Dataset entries

□ □ □

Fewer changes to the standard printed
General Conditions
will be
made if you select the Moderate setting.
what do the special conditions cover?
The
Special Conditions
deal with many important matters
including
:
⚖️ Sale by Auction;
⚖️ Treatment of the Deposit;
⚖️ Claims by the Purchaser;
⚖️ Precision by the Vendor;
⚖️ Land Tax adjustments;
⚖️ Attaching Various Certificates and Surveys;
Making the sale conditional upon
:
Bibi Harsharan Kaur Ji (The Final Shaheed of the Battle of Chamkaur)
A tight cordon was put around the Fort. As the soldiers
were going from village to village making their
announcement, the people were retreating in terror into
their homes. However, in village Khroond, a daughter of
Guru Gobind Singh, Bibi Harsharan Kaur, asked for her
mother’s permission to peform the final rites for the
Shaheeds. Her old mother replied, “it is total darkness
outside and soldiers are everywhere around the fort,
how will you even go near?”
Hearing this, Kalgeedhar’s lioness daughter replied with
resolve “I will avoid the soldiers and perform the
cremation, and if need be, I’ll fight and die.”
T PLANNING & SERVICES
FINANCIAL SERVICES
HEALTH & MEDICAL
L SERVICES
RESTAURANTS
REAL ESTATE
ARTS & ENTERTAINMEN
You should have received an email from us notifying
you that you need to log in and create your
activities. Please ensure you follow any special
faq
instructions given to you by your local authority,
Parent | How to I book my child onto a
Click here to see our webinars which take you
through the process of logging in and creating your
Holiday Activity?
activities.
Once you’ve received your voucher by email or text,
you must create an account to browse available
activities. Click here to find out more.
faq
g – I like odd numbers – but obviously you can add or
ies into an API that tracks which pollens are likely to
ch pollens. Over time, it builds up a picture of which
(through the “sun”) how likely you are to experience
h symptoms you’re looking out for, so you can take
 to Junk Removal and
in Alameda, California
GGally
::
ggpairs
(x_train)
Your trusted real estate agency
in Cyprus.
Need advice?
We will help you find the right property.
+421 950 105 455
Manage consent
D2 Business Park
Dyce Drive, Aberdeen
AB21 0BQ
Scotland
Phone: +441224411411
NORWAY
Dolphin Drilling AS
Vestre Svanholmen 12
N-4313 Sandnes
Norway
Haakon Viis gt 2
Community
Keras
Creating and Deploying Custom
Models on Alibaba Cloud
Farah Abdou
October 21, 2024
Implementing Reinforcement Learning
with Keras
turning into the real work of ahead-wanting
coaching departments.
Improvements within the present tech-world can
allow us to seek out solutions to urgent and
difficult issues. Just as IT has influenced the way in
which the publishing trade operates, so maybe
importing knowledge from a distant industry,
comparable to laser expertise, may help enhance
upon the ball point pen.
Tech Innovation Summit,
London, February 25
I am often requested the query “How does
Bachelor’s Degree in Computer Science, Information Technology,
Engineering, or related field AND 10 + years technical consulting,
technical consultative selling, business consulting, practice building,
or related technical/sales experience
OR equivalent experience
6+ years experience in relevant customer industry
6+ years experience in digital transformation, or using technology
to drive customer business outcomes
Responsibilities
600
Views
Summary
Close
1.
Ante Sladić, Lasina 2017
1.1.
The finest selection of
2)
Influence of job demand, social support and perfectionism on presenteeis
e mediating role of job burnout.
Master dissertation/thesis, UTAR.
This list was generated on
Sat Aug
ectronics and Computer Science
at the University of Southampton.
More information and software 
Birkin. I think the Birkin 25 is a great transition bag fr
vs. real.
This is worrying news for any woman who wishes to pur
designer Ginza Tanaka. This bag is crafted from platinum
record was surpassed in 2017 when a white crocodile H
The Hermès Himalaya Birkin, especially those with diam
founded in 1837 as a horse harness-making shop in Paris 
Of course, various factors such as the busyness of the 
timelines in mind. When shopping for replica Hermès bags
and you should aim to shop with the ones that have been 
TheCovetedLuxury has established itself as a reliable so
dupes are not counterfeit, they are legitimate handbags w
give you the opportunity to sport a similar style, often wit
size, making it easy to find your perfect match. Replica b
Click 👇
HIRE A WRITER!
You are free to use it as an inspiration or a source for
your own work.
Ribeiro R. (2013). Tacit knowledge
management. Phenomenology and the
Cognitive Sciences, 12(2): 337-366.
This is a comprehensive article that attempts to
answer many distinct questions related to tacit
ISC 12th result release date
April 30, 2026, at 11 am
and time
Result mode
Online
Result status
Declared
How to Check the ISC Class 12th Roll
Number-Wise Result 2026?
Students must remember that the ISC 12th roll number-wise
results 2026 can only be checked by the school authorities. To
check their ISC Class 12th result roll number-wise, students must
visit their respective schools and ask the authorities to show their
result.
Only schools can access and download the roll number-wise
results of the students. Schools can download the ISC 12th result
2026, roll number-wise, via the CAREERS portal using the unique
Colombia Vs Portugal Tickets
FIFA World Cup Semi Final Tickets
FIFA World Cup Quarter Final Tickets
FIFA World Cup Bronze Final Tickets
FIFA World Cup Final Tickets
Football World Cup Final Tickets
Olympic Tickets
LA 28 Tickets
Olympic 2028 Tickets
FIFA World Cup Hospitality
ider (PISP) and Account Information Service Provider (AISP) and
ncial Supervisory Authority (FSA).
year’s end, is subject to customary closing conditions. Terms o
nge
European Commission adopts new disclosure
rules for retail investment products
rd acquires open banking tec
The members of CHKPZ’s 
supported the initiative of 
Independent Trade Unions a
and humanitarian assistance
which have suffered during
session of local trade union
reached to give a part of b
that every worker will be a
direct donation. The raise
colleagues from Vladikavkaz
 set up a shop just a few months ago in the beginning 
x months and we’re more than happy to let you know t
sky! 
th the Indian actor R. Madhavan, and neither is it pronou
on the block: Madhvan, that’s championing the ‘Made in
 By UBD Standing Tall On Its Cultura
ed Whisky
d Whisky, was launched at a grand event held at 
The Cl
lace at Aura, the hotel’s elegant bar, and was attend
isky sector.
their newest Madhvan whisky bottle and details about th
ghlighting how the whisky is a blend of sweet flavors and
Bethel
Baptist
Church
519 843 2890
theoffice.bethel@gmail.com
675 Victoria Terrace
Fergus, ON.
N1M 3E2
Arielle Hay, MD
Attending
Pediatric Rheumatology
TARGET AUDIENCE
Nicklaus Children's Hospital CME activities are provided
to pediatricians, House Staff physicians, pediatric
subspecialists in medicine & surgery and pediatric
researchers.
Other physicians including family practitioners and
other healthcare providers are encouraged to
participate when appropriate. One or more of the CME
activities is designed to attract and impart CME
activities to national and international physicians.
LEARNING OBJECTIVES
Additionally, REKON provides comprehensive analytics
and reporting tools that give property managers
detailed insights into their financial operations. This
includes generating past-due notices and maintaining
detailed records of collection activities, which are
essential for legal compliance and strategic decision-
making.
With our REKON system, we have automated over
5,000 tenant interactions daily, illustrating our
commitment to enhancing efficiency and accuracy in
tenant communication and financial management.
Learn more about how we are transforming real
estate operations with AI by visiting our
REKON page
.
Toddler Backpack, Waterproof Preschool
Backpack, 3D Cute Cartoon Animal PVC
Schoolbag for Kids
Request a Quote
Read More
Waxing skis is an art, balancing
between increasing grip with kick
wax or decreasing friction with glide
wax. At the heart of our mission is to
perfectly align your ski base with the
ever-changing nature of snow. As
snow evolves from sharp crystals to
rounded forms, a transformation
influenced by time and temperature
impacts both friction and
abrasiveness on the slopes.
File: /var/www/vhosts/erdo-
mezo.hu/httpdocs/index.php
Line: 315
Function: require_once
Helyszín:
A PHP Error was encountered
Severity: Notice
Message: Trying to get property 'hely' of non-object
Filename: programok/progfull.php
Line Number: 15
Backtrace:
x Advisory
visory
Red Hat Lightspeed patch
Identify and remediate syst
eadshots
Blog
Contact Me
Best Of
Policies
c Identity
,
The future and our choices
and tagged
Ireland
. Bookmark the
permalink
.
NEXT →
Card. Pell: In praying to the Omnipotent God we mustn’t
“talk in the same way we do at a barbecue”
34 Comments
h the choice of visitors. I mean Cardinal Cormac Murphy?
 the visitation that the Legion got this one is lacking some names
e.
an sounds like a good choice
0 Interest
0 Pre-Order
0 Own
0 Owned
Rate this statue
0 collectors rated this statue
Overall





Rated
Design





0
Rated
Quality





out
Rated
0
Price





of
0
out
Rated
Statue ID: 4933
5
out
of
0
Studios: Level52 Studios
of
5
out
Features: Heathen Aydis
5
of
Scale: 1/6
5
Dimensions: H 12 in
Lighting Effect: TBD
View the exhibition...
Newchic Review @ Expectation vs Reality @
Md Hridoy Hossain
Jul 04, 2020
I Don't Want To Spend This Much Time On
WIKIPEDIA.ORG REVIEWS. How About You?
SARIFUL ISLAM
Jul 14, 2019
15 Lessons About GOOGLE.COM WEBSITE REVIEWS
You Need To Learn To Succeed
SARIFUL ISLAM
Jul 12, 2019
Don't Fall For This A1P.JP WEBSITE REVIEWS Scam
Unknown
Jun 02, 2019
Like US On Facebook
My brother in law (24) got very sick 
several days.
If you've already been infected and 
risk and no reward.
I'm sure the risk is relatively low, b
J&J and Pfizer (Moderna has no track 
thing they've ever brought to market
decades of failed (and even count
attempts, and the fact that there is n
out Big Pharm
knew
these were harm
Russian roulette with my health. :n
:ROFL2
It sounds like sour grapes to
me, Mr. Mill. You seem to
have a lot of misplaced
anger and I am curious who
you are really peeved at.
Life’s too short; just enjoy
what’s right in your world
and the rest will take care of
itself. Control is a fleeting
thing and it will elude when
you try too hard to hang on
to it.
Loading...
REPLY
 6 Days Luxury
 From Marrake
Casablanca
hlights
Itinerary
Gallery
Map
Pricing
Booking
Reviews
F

□ □ □

A reply should hold exactly the lines from the one containing "Jul 12, 2019" through the end of the data above, nothing more.

Jul 12, 2019
Don't Fall For This A1P.JP WEBSITE REVIEWS Scam
Unknown
Jun 02, 2019
Like US On Facebook
My brother in law (24) got very sick 
several days.
If you've already been infected and 
risk and no reward.
I'm sure the risk is relatively low, b
J&J and Pfizer (Moderna has no track 
thing they've ever brought to market
decades of failed (and even count
attempts, and the fact that there is n
out Big Pharm
knew
these were harm
Russian roulette with my health. :n
:ROFL2
It sounds like sour grapes to
me, Mr. Mill. You seem to
have a lot of misplaced
anger and I am curious who
you are really peeved at.
Life’s too short; just enjoy
what’s right in your world
and the rest will take care of
itself. Control is a fleeting
thing and it will elude when
you try too hard to hang on
to it.
Loading...
REPLY
 6 Days Luxury
 From Marrake
Casablanca
hlights
Itinerary
Gallery
Map
Pricing
Booking
Reviews
F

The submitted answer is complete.